Curie devoted much of her time during the 4 years of World War I to equipping automobiles in her own laboratory with x-ray (Roentgen) apparatus to assist the sick. It was these cars that became known in the war zone as "little Curies." By the end of the war Curie was past her fiftieth year with much of her physical energy already spent, together with her savings, which she had patriotically invested in war bonds. But her dedication seemed to be inexhaustible. The year 1919 witnessed her installation at the Radium Institute, and 2 years later her book La Radiologie et la guerre was published. In it she gave a most informative account of the scientific and human experiences gained for radiology during the war.

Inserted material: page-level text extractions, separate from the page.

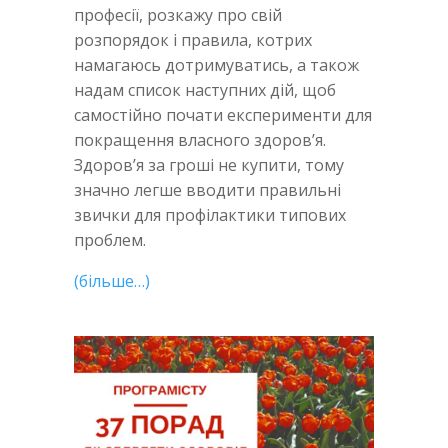
професії, розкажу про свій
розпорядок і правила, котрих
намагаюсь дотримуватись, а також
надам список наступних дій, щоб
самостійно почати експерименти для
покращення власного здоров’я.
Здоров’я за гроші не купити, тому
значно легше вводити правильні
звички для профілактики типових
проблем.
(більше…)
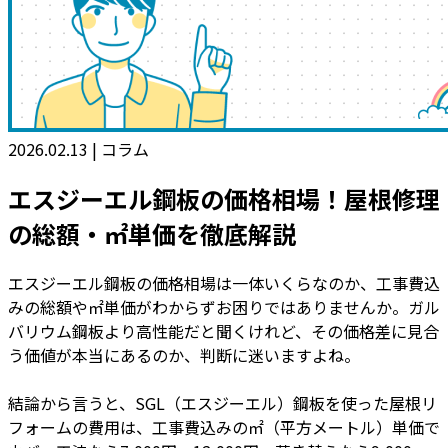
2026.02.13
|
コラム
エスジーエル鋼板の価格相場！屋根修理
の総額・㎡単価を徹底解説
エスジーエル鋼板の価格相場は一体いくらなのか、工事費込
みの総額や㎡単価がわからずお困りではありませんか。ガル
バリウム鋼板より高性能だと聞くけれど、その価格差に見合
う価値が本当にあるのか、判断に迷いますよね。
結論から言うと、SGL（エスジーエル）鋼板を使った屋根リ
フォームの費用は、工事費込みの㎡（平方メートル）単価で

With the end of the war also came the appointment of her daughter Irène, a physicist, as an assistant in her mother's laboratory.
Shortly afterward, a momentous visit took place in the Radium Institute. The visitor was Mrs. William B. Meloney, editor of a leading magazine in New York and representative of those countless women who for years had found in Curie their ideal and inspiration. A year later Meloney returned to tell her that a nationwide subscription in America had produced the sum of $100,000 needed to purchase a gram of radium for her institute. She was also asked to visit the United States with her daughters and collect in person the precious gift. Her trip was a triumph in the finest sense of the word. In the White House, President Warren G. Harding presented her with the golden key to the little metal box containing the radium.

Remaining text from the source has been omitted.